Zwei deutsche Mädchen.

Es war im Jahre 1853, als bei der Kunst- und Industrieausstellung im Krystallpalaste zu New-York unter den ausgestellten Stickereiarbeiten des Hauses Wank, Bennett u. Comp. am Broadway ein prachtvoll gestickter Shawl unter den Besuchern, namentlich dem weiblichen Theile des Publicums, ein besonderes Aufsehen erregte. Man erkundigte sich mit Interesse nach der Urheberschaft dieser kunst- und geschmackvollen Arbeit und erfuhr, daß es ein Werk deutscher Frauenhände sei, zum nicht geringen Staunen der Amerikaner, wie mit stolzfreudigem Antheil jener Deutschen, bei denen das Nationalgefühl noch nicht völlig erstorben ist.
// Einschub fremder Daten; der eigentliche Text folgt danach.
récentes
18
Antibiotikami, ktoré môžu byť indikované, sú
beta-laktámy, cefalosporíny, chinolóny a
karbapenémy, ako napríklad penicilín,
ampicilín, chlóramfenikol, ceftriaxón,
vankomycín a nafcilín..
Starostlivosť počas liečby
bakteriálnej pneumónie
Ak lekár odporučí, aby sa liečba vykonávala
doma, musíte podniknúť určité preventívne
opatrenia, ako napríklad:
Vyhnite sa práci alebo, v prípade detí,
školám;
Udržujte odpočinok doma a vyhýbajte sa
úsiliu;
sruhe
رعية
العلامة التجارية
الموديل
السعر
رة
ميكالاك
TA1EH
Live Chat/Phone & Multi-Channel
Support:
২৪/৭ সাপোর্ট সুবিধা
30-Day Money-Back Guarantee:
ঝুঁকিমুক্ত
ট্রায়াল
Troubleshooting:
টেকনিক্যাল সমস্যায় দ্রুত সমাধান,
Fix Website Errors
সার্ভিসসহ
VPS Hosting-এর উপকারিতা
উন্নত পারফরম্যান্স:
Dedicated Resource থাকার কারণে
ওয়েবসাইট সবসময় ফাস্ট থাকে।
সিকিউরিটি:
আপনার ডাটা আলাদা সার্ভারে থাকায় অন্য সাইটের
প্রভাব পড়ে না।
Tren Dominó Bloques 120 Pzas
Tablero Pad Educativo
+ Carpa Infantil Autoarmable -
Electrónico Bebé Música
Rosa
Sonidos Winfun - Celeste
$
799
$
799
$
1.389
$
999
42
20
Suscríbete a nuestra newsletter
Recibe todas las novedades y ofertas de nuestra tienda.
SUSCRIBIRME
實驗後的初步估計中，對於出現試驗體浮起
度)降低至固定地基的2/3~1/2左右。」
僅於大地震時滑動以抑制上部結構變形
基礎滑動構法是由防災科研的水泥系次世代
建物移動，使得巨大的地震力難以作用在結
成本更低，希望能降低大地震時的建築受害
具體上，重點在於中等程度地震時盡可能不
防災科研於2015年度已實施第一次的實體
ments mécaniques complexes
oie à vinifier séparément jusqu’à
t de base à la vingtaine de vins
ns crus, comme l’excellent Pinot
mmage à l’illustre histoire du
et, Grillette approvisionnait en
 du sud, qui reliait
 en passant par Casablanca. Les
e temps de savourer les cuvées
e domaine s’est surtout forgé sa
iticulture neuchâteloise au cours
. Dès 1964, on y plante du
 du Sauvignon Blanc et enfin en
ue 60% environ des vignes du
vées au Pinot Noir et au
Die Verfertigerinnen waren zwei Schwestern, die zwei Jahre [167] später, wie öffentliche Blätter die Nachricht brachten, im September 1855 ihr Leben durch Selbstmord beschlossen und auf dem Gottesacker von Randolf’s Island, einem der Todtenfelder des verzweifelten Elends und der geldlosen Armuth, zur Ruhe bestattet sind. Aus Allem, was über den tragischen Fall Näheres bekannt wurde, geht hervor, daß bittere Noth in Folge plötzlicher Arbeitslosigkeit und verrathene Liebe ihnen das Herz gebrochen, sie zum letzten blutigen Schritte gedrängt hat. Die ersten Anfänge der traurigen Verwickelung fallen mehrere Jahre rückwärts, wohin wir nun die Blicke unserer Leser wenden wollen, damit ihnen die Grundfäden des düsteren Gewebes nicht verborgen bleiben.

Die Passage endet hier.